Design of a factorial experiment with randomization restrictions to assess medical device performance on vascular tissue
1 Department of Mathematics, University of Dayton, 300 College Park Ave., Dayton, OH 45469, USA
2 Department of Biology, University of Dayton, 300 College Park Ave., Dayton, OH 45469, USA
3 Department of Mechanical and Aerospace Engineering, University of Dayton, 300 College Park Ave., Dayton, OH 45469, USA
BMC Medical Research Methodology 2011, 11:75 doi:10.1186/1471-2288-11-75Published: 20 May 2011
Energy-based surgical scalpels are designed to efficiently transect and seal blood vessels using thermal energy to promote protein denaturation and coagulation. Assessment and design improvement of ultrasonic scalpel performance relies on both in vivo and ex vivo testing. The objective of this work was to design and implement a robust, experimental test matrix with randomization restrictions and predictive statistical power, which allowed for identification of those experimental variables that may affect the quality of the seal obtained ex vivo.

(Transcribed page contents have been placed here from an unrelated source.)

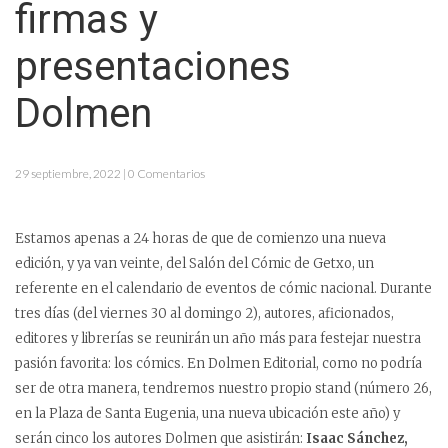
firmas y
presentaciones
Dolmen
29 septiembre, 2022 | 0 Comentarios
Estamos apenas a 24 horas de que de comienzo una nueva
edición, y ya van veinte, del Salón del Cómic de Getxo, un
referente en el calendario de eventos de cómic nacional. Durante
tres días (del viernes 30 al domingo 2), autores, aficionados,
editores y librerías se reunirán un año más para festejar nuestra
pasión favorita: los cómics. En Dolmen Editorial, como no podría
ser de otra manera, tendremos nuestro propio stand (número 26,
en la Plaza de Santa Eugenia, una nueva ubicación este año) y
serán cinco los autores Dolmen que asistirán:
Isaac Sánchez,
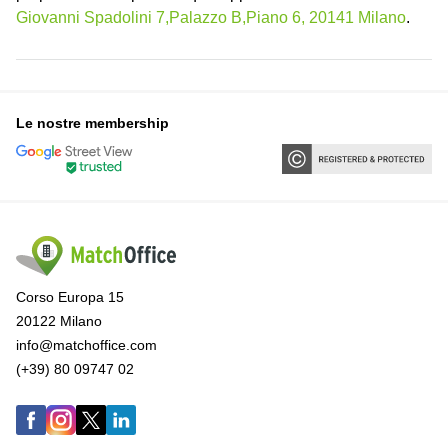
Giovanni Spadolini 7,Palazzo B,Piano 6, 20141 Milano
.
Le nostre membership
Corso Europa 15
20122 Milano
info@matchoffice.com
(+39) 80 09747 02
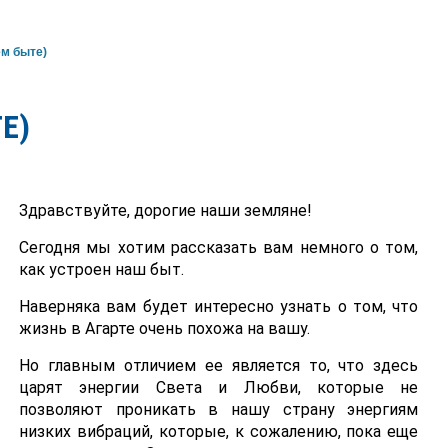
м быте)
Е)
Здравствуйте, дорогие наши земляне!
Сегодня мы хотим рассказать вам немного о том,
как устроен наш быт.
Наверняка вам будет интересно узнать о том, что
жизнь в Агарте очень похожа на вашу.
Но главным отличием ее является то, что здесь
царят энергии Света и Любви, которые не
позволяют проникать в нашу страну энергиям
низких вибраций, которые, к сожалению, пока еще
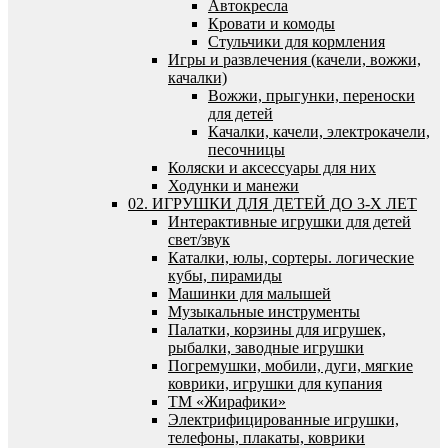
Автокресла
Кровати и комоды
Стульчики для кормления
Игры и развлечения (качели, вожжи,
качалки)
Вожжи, прыгунки, переноски
для детей
Качалки, качели, электрокачели,
песочницы
Коляски и аксессуары для них
Ходунки и манежи
02. ИГРУШКИ ДЛЯ ДЕТЕЙ ДО 3-Х ЛЕТ
Интерактивные игрушки для детей
свет/звук
Каталки, юлы, сортеры. логические
кубы, пирамиды
Машинки для малышей
Музыкальные инструменты
Палатки, корзины для игрушек,
рыбалки, заводные игрушки
Погремушки, мобили, дуги, мягкие
коврики, игрушки для купания
ТМ «Жирафики»
Электрифицированные игрушки,
телефоны, плакаты, коврики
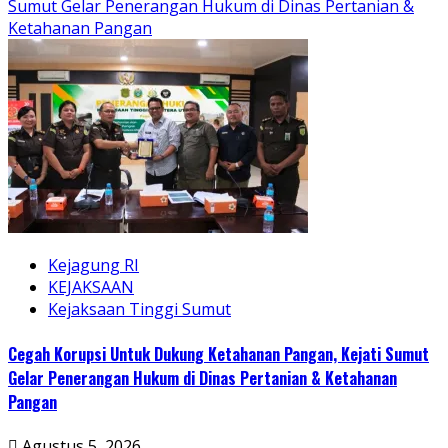
Sumut Gelar Penerangan Hukum di Dinas Pertanian &
Ketahanan Pangan
Kejagung RI
KEJAKSAAN
Kejaksaan Tinggi Sumut
Cegah Korupsi Untuk Dukung Ketahanan Pangan, Kejati Sumut
Gelar Penerangan Hukum di Dinas Pertanian & Ketahanan
Pangan
Agustus 5, 2026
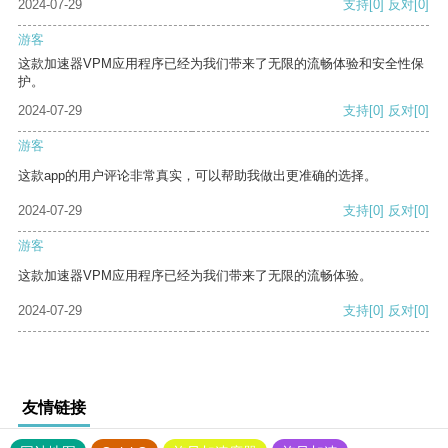
2024-07-29
支持
[0]
反对
[0]
游客
这款加速器VPM应用程序已经为我们带来了无限的流畅体验和安全性保
护。
2024-07-29
支持
[0]
反对
[0]
游客
这款app的用户评论非常真实，可以帮助我做出更准确的选择。
2024-07-29
支持
[0]
反对
[0]
游客
这款加速器VPM应用程序已经为我们带来了无限的流畅体验。
2024-07-29
支持
[0]
反对
[0]
友情链接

The design of the experiment included three factors: temperature (two levels); the type of solution used to perfuse the artery during transection (three types); and artery type (two types) resulting in a total of twelve possible treatment combinations. Burst pressures of porcine carotid and renal arteries sealed ex vivo were assigned as the response variable.
The experimental test matrix was designed and carried out as a split-plot experiment in order to assess the contributions of several variables and their interactions while accounting for randomization restrictions present in the experimental setup. The statistical software package SAS was utilized and PROC MIXED was used to account for the randomization restrictions in the split-plot design. The combination of temperature, solution, and vessel type had a statistically significant impact on seal quality.
The design and implementation of a split-plot experimental test-matrix provided a mechanism for addressing the existing technical randomization restrictions of ex vivo ultrasonic scalpel performance testing, while preserving the ability to examine the potential effects of independent factors or variables. This method for generating the experimental design and the statistical analyses of the resulting data are adaptable to a wide variety of experimental problems involving large-scale tissue-based studies of medical or experimental device efficacy and performance.